Doe maar gewoon review

Short, concise, funny — and on-point as long as you remind yourself this was written 23 years ago; yet the foundation still stands. Honesty is more important than kindness. A quarrel that has not been solved is not really over. Dutch like direct communication and a student can contradict his or her teacher. And to a Dutch person, It seems that if you don’t openly apologize, it seems like you don’t mind what you have done.

Someone who wants to feel hurt will find some sentences and label them as racist, such as cultural differences between Turkish or Moroccan families. But the book hides not. It just says what Dutch people like, or what they think is highly annoying — regardless of whether the attitude of Dutch people is fair or not. (A Morrocan or Turkish woman who has to walk behind her husband, smacking or slurping while eating, foreigners who keep talking their own language.)

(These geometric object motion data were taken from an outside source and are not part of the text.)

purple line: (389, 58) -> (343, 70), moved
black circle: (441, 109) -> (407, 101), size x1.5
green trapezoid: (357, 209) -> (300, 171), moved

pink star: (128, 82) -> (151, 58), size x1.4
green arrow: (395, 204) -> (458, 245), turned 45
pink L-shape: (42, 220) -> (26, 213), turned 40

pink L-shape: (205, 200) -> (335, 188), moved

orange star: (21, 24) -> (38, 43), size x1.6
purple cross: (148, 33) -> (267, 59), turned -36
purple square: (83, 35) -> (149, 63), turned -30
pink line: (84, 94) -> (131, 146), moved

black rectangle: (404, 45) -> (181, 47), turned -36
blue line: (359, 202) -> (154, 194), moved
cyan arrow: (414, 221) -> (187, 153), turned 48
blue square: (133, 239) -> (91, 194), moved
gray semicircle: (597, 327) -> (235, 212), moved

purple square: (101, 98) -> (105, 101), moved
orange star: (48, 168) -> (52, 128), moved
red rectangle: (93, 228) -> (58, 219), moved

I think it is a great mediator, and I think it is a great book especially for immigrants or expats who move to the Netherlands, although I wonder if their Dutch level will be good enough for this book (but I saw that this book is also available in English). There is a lot of practical advice in there, even on language — how certain phrases or questions will make Dutch people appreciate you more. It is funny too for Dutch people, and useful for them to look in a mirror, or share some paragraphs with their foreign partner.

I wish I had a book like this moving to China, talking about how to live together with Chinese people. Not about how to make the best of career opportunities, or some basic Confucian principles that were neither specific nor true — but about the different attitudes towards family members, towards separating life and work, money, insurance, future, children, being honest or being kind. Etcetera.